Stored data:
************

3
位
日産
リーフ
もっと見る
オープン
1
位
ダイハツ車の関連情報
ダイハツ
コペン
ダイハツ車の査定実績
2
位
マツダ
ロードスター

************

> [TASK INSTRUCTIONS] Above are the records; copy all of them exactly.

> [ANSWER BOX]
3
位
日産
リーフ
もっと見る
オープン
1
位
ダイハツ車の関連情報
ダイハツ
コペン
ダイハツ車の査定実績
2
位
マツダ
ロードスター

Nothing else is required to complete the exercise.